The problem with the supposed increase in the credentials of non-Asian minority applicants to law schools is that the analysis doesn’t include statistics as to the higher credentials of both Asian and white applicants during the same time frame. Admission to law school is a variable and competitive process. A 3.5 GPA and 150 LSAT, for example, carries different weight each year.

Patrick Mattimore, Teacher, at 7:50 am EST on December 31, 2007

Can’t afford to go to the MLA anyway

Even if I could get there, I always assumed I wouldn’t fit in at an MLA convention. This guide has reaffirmed my belief.

On the other hand, since apparently no social skills are expected, perhaps I would do fine if I duct-taped closed my source of smirks, giggles and stupid comments.

kgotthardt, at 8:55 am EST on December 31, 2007

Thanks Andy & Aaron

A sincere thanks to Andy & Aaron for taking the time to put together a very funny piece. I have been starved for satire and parody for weeks now with the Daily Show being off the air due to the writers strike. This hit the spot. Well done!

Working on New Years Eve Day, at 8:55 am EST on December 31, 2007

More on Law School data

The increases in minority enrollments were confirmed in an earlier IHE brief on NCES: http://nces.ed.gov/programs/projections/projections2016/

However, the big question is why this is not translating into jobs in the field, resulting in “whitebread” law firms.

As David Wessel of the Wall Street Journal has noted, something is going on at “the top” (i.e, advanced degree levels), and not just in regard to Law schools either (see link below).

Welcome to the hyper-competitive world of credentialism and credential inflation.

Glen S. McGhee, Dir., at Florida Higher Education Accountability Project, at 10:55 am EST on December 31, 2007

“However, the big question is why this is not translating into jobs in the field, resulting in “whitebread” law firms.”

It’s a possibility that after you’ve given a boost to people who weren’t as qualified as the other applicants, when it comes time to enter the business world, they won’t be as qualified to handle the job as other applicants.

Ivy League still have their quotas, outside of a case like Berkeley, most elite schools still have the same number underrepresented students graduating with top degrees. Either those graduates can compete or they can’t. It’s great that the grade/LSAT statistics for underrepresented minorities are improving, but there’s still a pretty big gap. A study like this can be used to advocate more programs along the lines of affirmative action, but it could just as easily be read as a demonstration that the methods and reasoning behind current programs are faulty.

AD, at 7:45 pm EST on December 31, 2007

Why whitebread law firms?

Here is more problem analysis and the ABA response.

http://www.metrocorpcounsel.com/c...nt.php?artType=view&EntryNo=6350

This is all highly controversial, both for sociologists like Pierre Bourdieu and others studying the “reproducability” of cultural capital, and for the ABA accreditors trying to change the system.

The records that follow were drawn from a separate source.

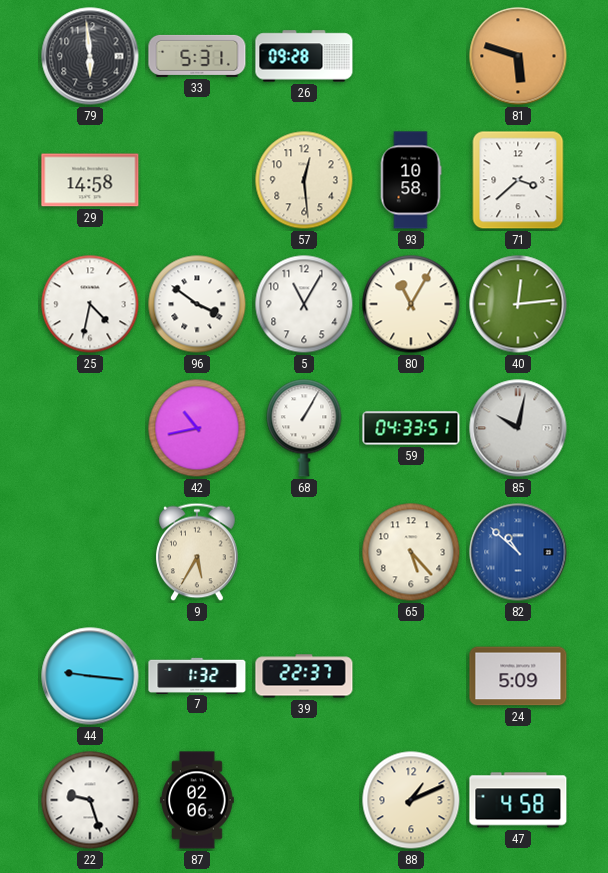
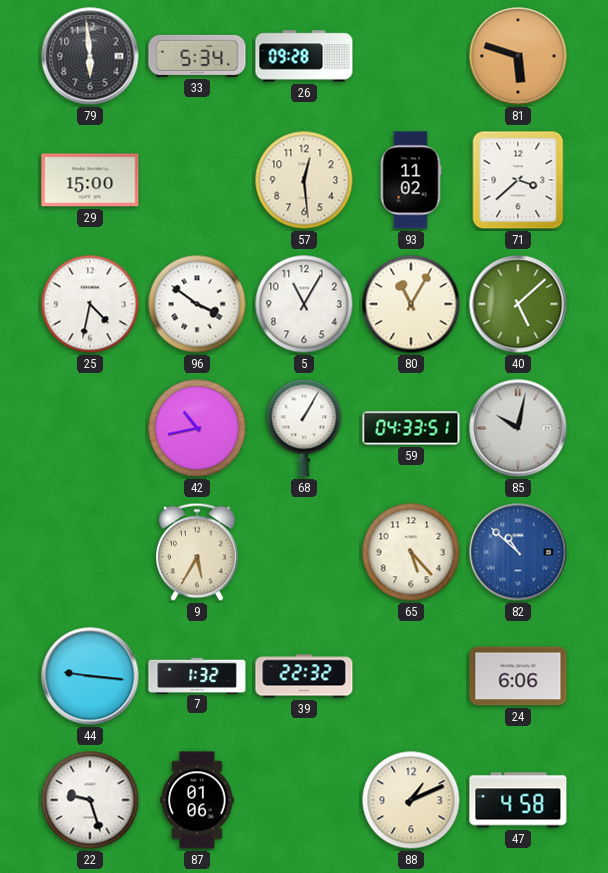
33: 5:31 -> 5:34
29: 14:58 -> 15:00
93: 10:58 -> 11:02
40: 12:14 -> 5:08
39: 22:37 -> 22:32
24: 5:09 -> 6:06
87: 02:06 -> 01:06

Take the LSAT: used as an admissions, gatekeeping device, it ends up tracking socio-economic status. Even the usefulness of the construct of “better preparation” is very limited: are white-lawyers really “better prepared” to understand the needs of minority clients?

Yet, when the ABA accreditors tried to require “diversity” standards, both the US DE and laws schools objected.

Maybe we are looking at this all in the wrong way. Maybe the system *is* working the way it is supposed to be. Maybe our system is only partially meritocratic, and that, left to itself, would be even less so.

Indeed, the history of higher ed points in this direction, if we see that the education system and the professions co-evolved (Bledstein) to serve as social stratification devices, guild-like hierarchical career structures grounded in meritocratic rhetoric, but in actuality, operating in ways that maintain social and class advantages (Collins, 1979).

The very essence of professional licensing and certification is exclusionary — just look at the end result.

The underlying inequality that affirmative action seeks to address is real enough, but it lies so deeply buried that it is invisible, ungraspable, and certainly not readily remediated.